* **Try it**
Pull every line with the word "menu" out of the entries below.

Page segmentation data

<<<<

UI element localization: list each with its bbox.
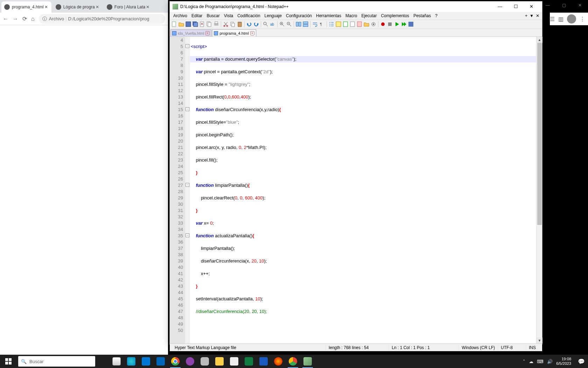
menu-vista[interactable]: Vista xyxy=(222,13,235,18)
record-macro-icon[interactable] xyxy=(380,21,386,27)
code-line[interactable] xyxy=(190,277,536,283)
code-line[interactable] xyxy=(190,50,536,56)
code-line[interactable]: } xyxy=(190,207,536,214)
func-list-icon[interactable] xyxy=(356,21,363,27)
code-line[interactable] xyxy=(190,289,536,296)
folder-icon[interactable] xyxy=(363,21,370,27)
code-line[interactable]: diseñarCircunferencia(x, 20, 10); xyxy=(190,258,536,264)
code-line[interactable]: x++; xyxy=(190,271,536,277)
play-multi-icon[interactable] xyxy=(401,21,407,27)
doc-map-icon[interactable] xyxy=(342,21,349,27)
menu-?[interactable]: ? xyxy=(433,13,440,18)
code-line[interactable]: pincel.fillRect(0,0,600,400); xyxy=(190,94,536,100)
chrome-tab[interactable]: Foro | Alura Lata✕ xyxy=(104,1,153,13)
bg-close[interactable]: ✕ xyxy=(572,0,588,11)
taskbar-explorer[interactable] xyxy=(212,355,227,368)
file-tab-close-icon[interactable]: ✕ xyxy=(250,31,254,35)
profile-avatar[interactable] xyxy=(567,14,576,23)
taskbar-store[interactable] xyxy=(153,355,168,368)
code-line[interactable]: <script> xyxy=(190,43,536,50)
code-line[interactable]: pincel.fill(); xyxy=(190,157,536,163)
code-line[interactable] xyxy=(190,88,536,94)
code-line[interactable] xyxy=(190,302,536,308)
taskbar-app-orange[interactable] xyxy=(271,355,286,368)
reload-button[interactable]: ⟳ xyxy=(22,15,27,22)
doc-list-icon[interactable] xyxy=(349,21,356,27)
bookmark-icon[interactable]: ▥ xyxy=(558,16,564,22)
find-icon[interactable] xyxy=(262,21,269,27)
taskbar-app-gray[interactable] xyxy=(197,355,212,368)
paste-icon[interactable] xyxy=(237,21,243,27)
taskbar-calendar[interactable] xyxy=(139,355,153,368)
menu-plus-icon[interactable]: + xyxy=(525,13,527,18)
code-line[interactable] xyxy=(190,327,536,334)
taskbar-excel[interactable] xyxy=(241,355,256,368)
tray-volume-icon[interactable]: 🔊 xyxy=(547,359,553,364)
indent-guide-icon[interactable] xyxy=(328,21,335,27)
new-file-icon[interactable] xyxy=(171,21,177,27)
tray-onedrive-icon[interactable]: ☁ xyxy=(529,359,533,364)
code-line[interactable] xyxy=(190,252,536,258)
taskbar-word[interactable] xyxy=(256,355,271,368)
code-line[interactable]: setInterval(actualizaPantalla, 10); xyxy=(190,296,536,302)
menu-complementos[interactable]: Complementos xyxy=(379,13,411,18)
tray-chevron-icon[interactable]: ˄ xyxy=(523,359,525,364)
close-button[interactable]: ✕ xyxy=(524,2,539,12)
start-button[interactable] xyxy=(0,355,17,368)
menu-close-icon[interactable]: ✕ xyxy=(536,13,539,18)
maximize-button[interactable]: ☐ xyxy=(508,2,524,12)
code-line[interactable] xyxy=(190,239,536,245)
code-line[interactable]: //diseñarCircunferencia(20, 20, 10); xyxy=(190,308,536,315)
redo-icon[interactable] xyxy=(253,21,259,27)
menu-buscar[interactable]: Buscar xyxy=(204,13,222,18)
code-line[interactable] xyxy=(190,176,536,182)
code-line[interactable]: } xyxy=(190,170,536,176)
cut-icon[interactable] xyxy=(223,21,229,27)
file-tab-close-icon[interactable]: ✕ xyxy=(205,31,210,35)
taskbar-notes[interactable] xyxy=(227,355,241,368)
menu-editar[interactable]: Editar xyxy=(189,13,204,18)
fold-column[interactable]: −−−− xyxy=(185,37,190,343)
code-line[interactable]: function diseñarCircunferencia(x,y,radio… xyxy=(190,107,536,113)
save-all-icon[interactable] xyxy=(192,21,198,27)
code-line[interactable]: } xyxy=(190,283,536,289)
code-line[interactable] xyxy=(190,321,536,327)
tab-close-icon[interactable]: ✕ xyxy=(145,5,150,9)
taskbar-chrome[interactable] xyxy=(168,355,183,368)
code-line[interactable]: pincel.fillStyle="blue"; xyxy=(190,119,536,125)
stop-macro-icon[interactable] xyxy=(387,21,393,27)
code-area[interactable]: <script> var pantalla = document.querySe… xyxy=(190,37,536,343)
taskbar-app-purple[interactable] xyxy=(183,355,197,368)
tab-close-icon[interactable]: ✕ xyxy=(44,5,49,9)
code-line[interactable] xyxy=(190,315,536,321)
menu-configuración[interactable]: Configuración xyxy=(284,13,314,18)
code-line[interactable] xyxy=(190,226,536,233)
code-line[interactable] xyxy=(190,100,536,107)
sync-v-icon[interactable] xyxy=(295,21,302,27)
zoom-in-icon[interactable] xyxy=(279,21,285,27)
bg-maximize[interactable]: ▢ xyxy=(556,0,572,11)
chrome-tab[interactable]: programa_4.html✕ xyxy=(1,1,51,13)
close-file-icon[interactable] xyxy=(199,21,205,27)
menu-archivo[interactable]: Archivo xyxy=(171,13,189,18)
back-button[interactable]: ← xyxy=(3,16,8,22)
wordwrap-icon[interactable] xyxy=(312,21,318,27)
file-tab[interactable]: programa_4.html✕ xyxy=(212,29,256,36)
task-view-button[interactable] xyxy=(109,355,124,368)
vertical-scrollbar[interactable]: ▲ ▼ xyxy=(536,37,542,343)
menu-herramientas[interactable]: Herramientas xyxy=(314,13,343,18)
code-line[interactable]: limpiarPantalla(); xyxy=(190,245,536,252)
fold-toggle[interactable]: − xyxy=(186,107,189,111)
code-line[interactable]: pincel.fillStyle = "lightgrey"; xyxy=(190,81,536,88)
monitor-icon[interactable] xyxy=(370,21,377,27)
code-line[interactable] xyxy=(190,138,536,144)
minimize-button[interactable]: ― xyxy=(492,2,508,12)
editor[interactable]: 4567891011121314151617181920212223242526… xyxy=(170,36,542,343)
close-all-icon[interactable] xyxy=(206,21,212,27)
taskbar-edge[interactable] xyxy=(124,355,139,368)
code-line[interactable]: pincel.arc(x, y, radio, 0, 2*Math.PI); xyxy=(190,144,536,151)
home-button[interactable]: ⌂ xyxy=(31,16,35,22)
tray-keyboard-icon[interactable]: ⌨ xyxy=(537,359,544,364)
url-bar[interactable]: ⓘ Archivo | D:/Logica%20de%20Programacio… xyxy=(39,14,165,24)
taskbar-clock[interactable]: 19:08 6/5/2023 xyxy=(556,357,571,366)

>>>>

* **Answer below**
menu-vista[interactable]: Vista xyxy=(222,13,235,18)
menu-?[interactable]: ? xyxy=(433,13,440,18)
menu-plus-icon[interactable]: + xyxy=(525,13,527,18)
menu-complementos[interactable]: Complementos xyxy=(379,13,411,18)
menu-close-icon[interactable]: ✕ xyxy=(536,13,539,18)
menu-buscar[interactable]: Buscar xyxy=(204,13,222,18)
menu-editar[interactable]: Editar xyxy=(189,13,204,18)
menu-configuración[interactable]: Configuración xyxy=(284,13,314,18)
menu-archivo[interactable]: Archivo xyxy=(171,13,189,18)
menu-herramientas[interactable]: Herramientas xyxy=(314,13,343,18)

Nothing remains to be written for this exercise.